Assuming you are compounding returns, the optimal strategy is given by:
μ/σ^2
For your strategy this is 0.05/0.01 = 5x, but because of your constraint of a maximum of 2x, then you'd choose 2x. From a first principles basis, the formula is derived by:
- Assuming that the change in asset price, dS, is given by:
dS = Sμ * dt + Sσ * dW
Since leverage, λ, is instantaneously linear for returns (+1% on 2x leverage = 2%), levered returns are given by:
λ * dS/S = λ * (μ * dt + σ * dW)
- In the continuous case, the log returns are given by:
ln((S_t + dS)/S_t) = (μ - σ^2/2) * dt + σ * dW
The '- σ^2/2' term comes from the second term of the Taylor series expansion of ln(x+1).
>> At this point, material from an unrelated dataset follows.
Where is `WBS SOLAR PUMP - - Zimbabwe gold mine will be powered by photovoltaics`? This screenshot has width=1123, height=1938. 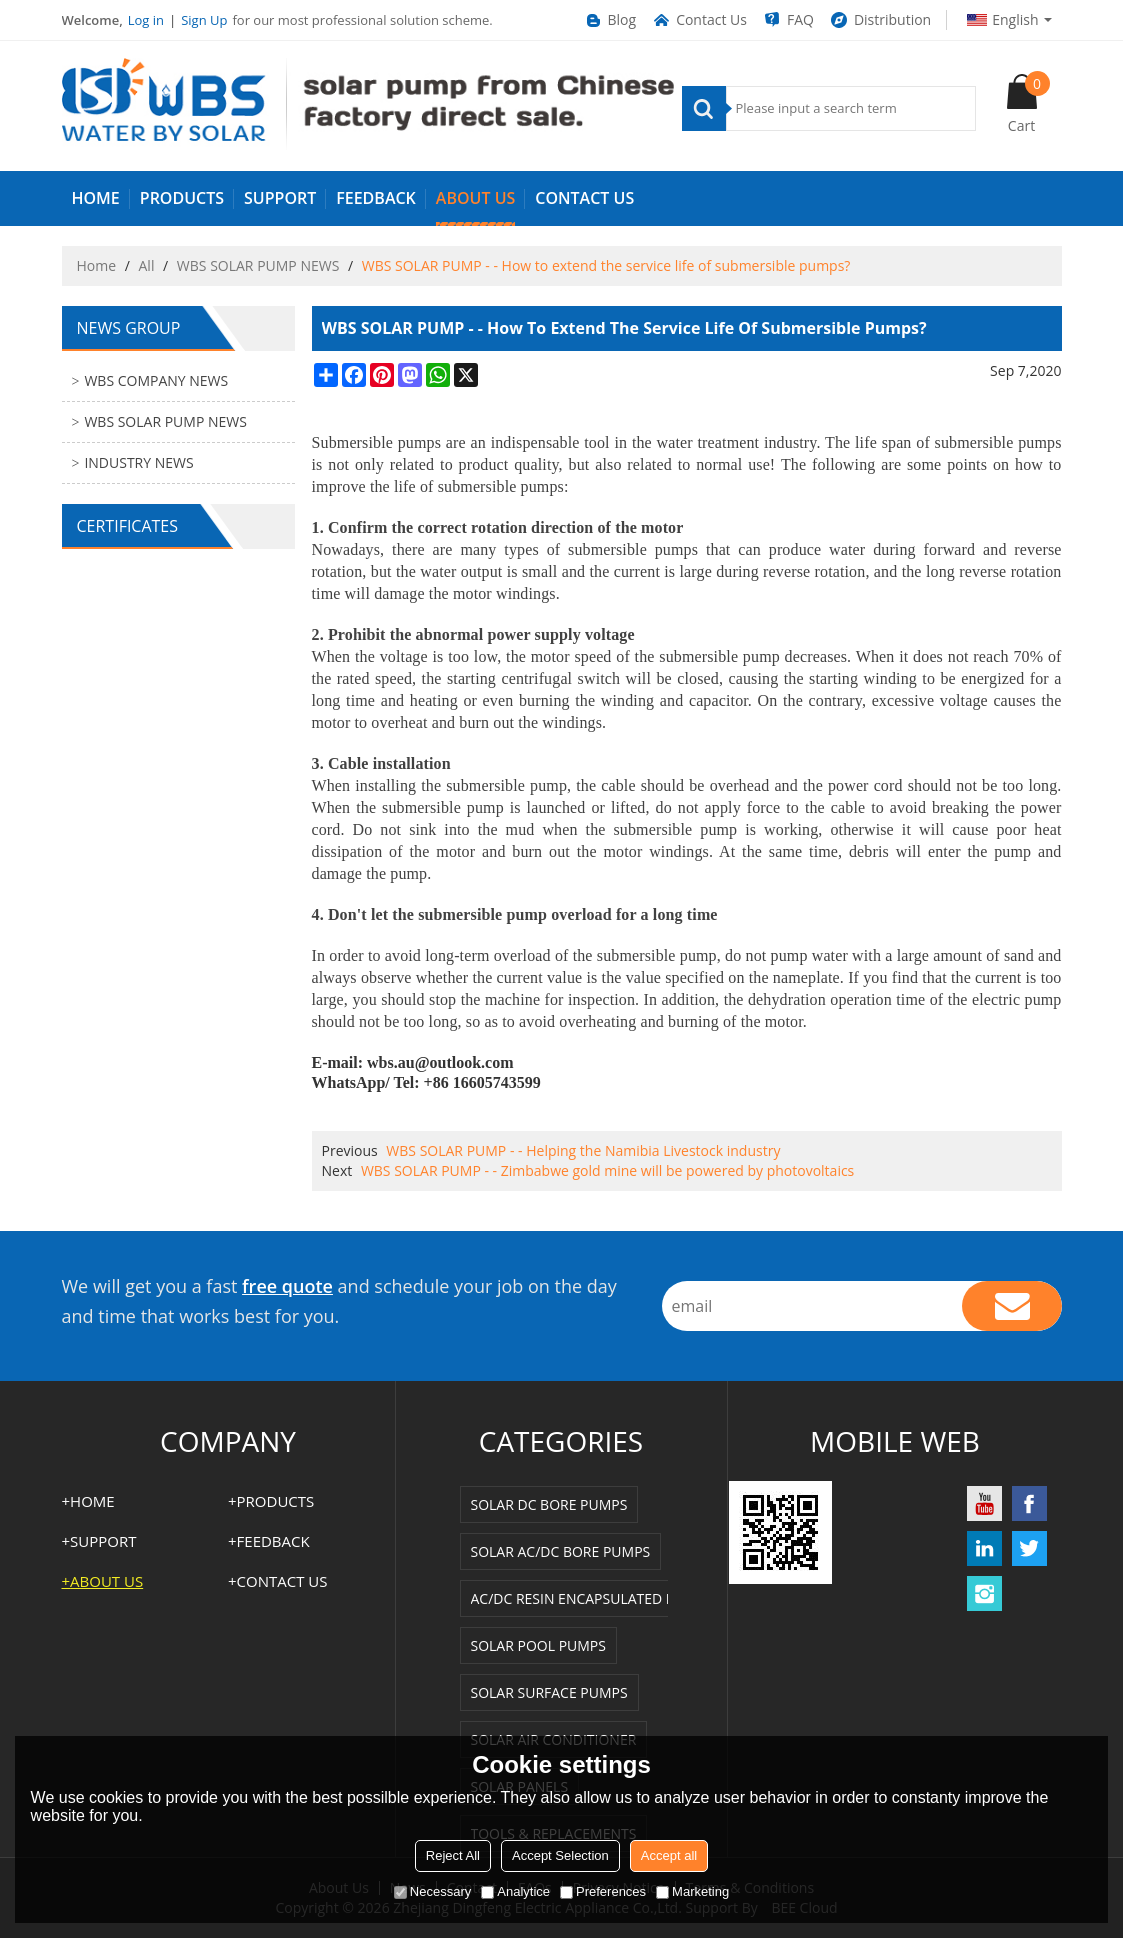 WBS SOLAR PUMP - - Zimbabwe gold mine will be powered by photovoltaics is located at coordinates (607, 1170).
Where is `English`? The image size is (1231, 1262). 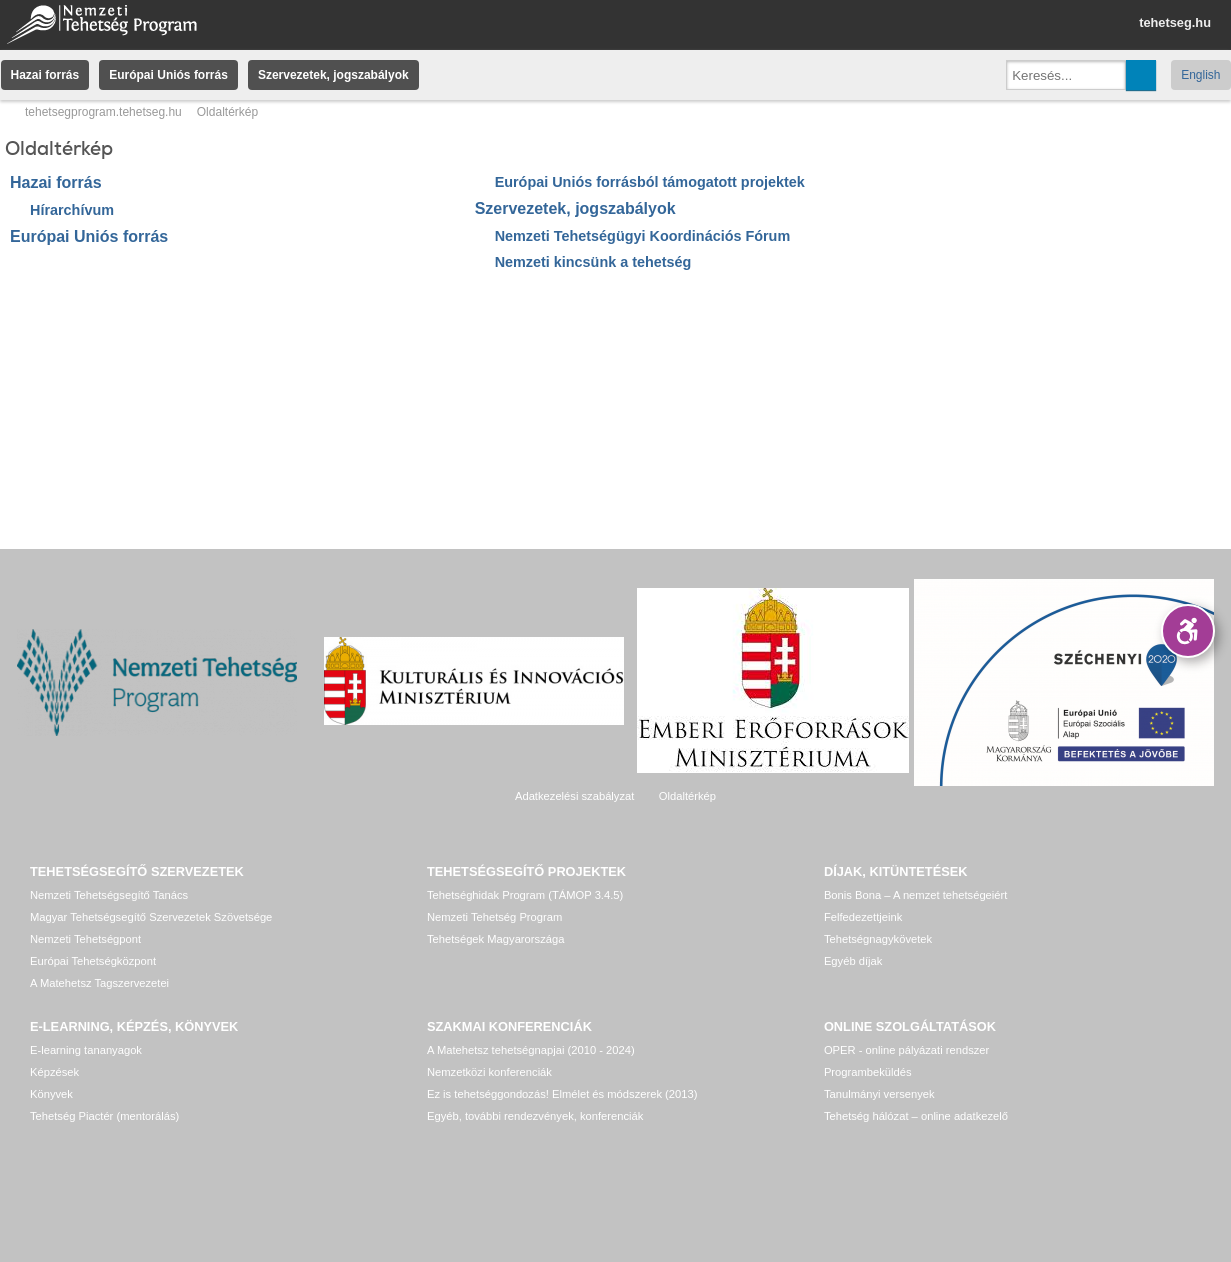 English is located at coordinates (1200, 75).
In the levered case, the leverage is squared in the variance term, meaning the levered log/continuously compounded returns are given by:
(λμ - λ^2σ^2/2) * dt + λ*σ * dW
- The expected levered return is given by:
(λμ - λ^2σ^2/2) * dt
Intuitively, one can see that if leverage or variance is too high, the expected return turns negative. One can differentiate the function with respect to λ:
dR_λ/dλ = (μ - λ*σ^2)*dt
Setting to 0 to find the maximum:
μ = λ*σ^2
Solving for λ:
μ/σ^2 = λ
Note that this is only the optimal leverage when returns are definitely defined by a normal distribution, with no sampling error of the mean or volatility. In markets we rarely see returns globally defined by their long-run means or variances (though, perhaps locally we do with more frequent measurements), and with higher kurtosis and non-zero skewness, it is ill-advised to lever as high as the formula would indicate. Half is a popular alternative.